The lines needed are those below that contain the word "sweet"; copy each one.

══ RECORD EXCERPTS

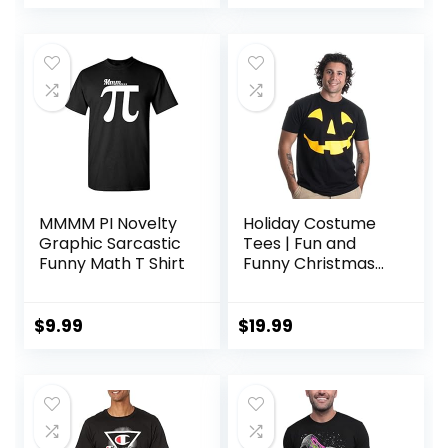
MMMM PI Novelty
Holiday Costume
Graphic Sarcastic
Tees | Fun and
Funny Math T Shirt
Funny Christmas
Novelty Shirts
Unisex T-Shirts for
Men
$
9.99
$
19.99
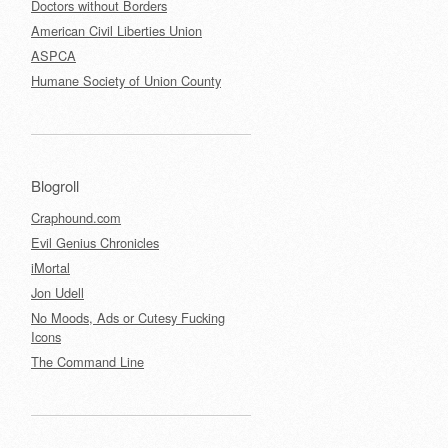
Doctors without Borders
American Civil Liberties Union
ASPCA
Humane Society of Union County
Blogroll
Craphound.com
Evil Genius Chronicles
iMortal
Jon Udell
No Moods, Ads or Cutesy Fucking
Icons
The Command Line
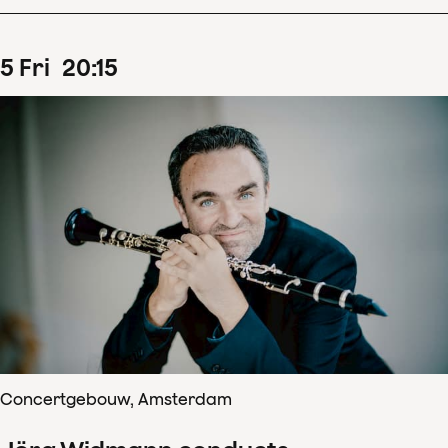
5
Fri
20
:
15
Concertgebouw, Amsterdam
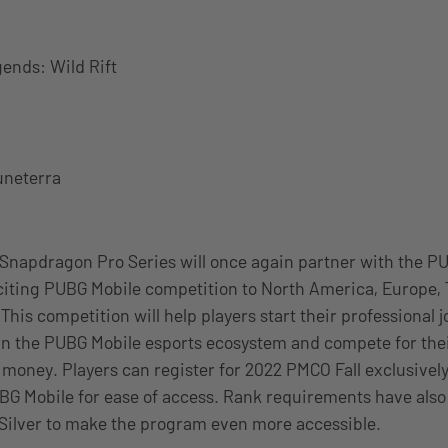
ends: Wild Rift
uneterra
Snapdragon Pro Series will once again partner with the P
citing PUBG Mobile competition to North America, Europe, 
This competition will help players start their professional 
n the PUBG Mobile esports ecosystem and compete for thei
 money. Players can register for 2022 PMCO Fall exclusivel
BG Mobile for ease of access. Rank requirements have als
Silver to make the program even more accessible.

════
══ RECORD EXCERPTS

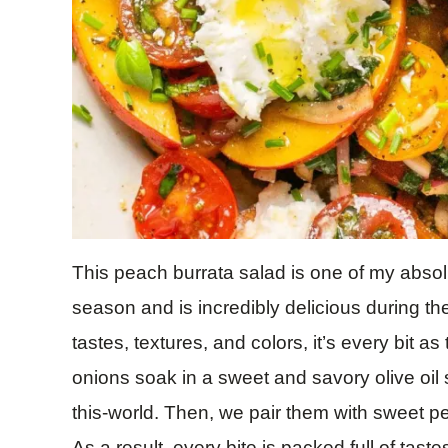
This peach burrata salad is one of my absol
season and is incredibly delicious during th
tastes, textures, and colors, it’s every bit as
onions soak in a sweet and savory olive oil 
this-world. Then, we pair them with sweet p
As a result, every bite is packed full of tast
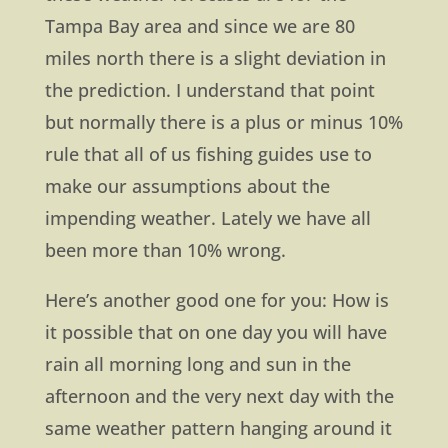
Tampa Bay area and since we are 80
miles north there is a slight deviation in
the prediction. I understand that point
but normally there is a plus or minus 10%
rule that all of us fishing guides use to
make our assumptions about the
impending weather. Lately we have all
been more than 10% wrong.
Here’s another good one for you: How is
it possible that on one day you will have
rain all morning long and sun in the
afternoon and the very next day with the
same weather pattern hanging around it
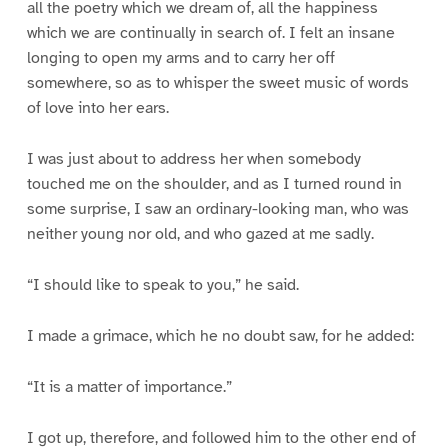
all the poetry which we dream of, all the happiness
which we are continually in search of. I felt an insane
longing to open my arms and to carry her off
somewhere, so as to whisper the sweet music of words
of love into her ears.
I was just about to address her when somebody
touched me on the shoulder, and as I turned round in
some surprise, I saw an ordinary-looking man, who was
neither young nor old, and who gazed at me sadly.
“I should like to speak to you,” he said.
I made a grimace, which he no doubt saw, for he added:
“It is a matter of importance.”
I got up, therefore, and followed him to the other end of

════
══ RECORD EXCERPTS

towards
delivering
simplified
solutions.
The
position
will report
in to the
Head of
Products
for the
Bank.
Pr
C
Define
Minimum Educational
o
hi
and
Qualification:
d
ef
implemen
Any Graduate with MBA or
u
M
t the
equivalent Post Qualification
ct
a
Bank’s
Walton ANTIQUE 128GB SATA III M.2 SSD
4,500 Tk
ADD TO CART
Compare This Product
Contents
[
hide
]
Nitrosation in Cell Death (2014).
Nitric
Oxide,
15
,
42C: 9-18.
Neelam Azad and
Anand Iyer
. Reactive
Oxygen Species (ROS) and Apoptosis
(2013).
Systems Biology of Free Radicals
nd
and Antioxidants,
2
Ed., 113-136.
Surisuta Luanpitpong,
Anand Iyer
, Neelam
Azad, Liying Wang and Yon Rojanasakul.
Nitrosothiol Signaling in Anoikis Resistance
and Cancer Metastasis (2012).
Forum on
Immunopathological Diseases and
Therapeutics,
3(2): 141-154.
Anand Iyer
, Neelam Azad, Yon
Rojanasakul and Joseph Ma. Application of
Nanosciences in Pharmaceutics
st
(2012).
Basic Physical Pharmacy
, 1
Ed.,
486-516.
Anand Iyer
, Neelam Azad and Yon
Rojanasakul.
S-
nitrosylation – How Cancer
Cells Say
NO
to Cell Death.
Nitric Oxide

════

> **SOLUTION TO THE PROBLEM**:
onions soak in a sweet and savory olive oil 
this-world. Then, we pair them with sweet p
somewhere, so as to whisper the sweet music of words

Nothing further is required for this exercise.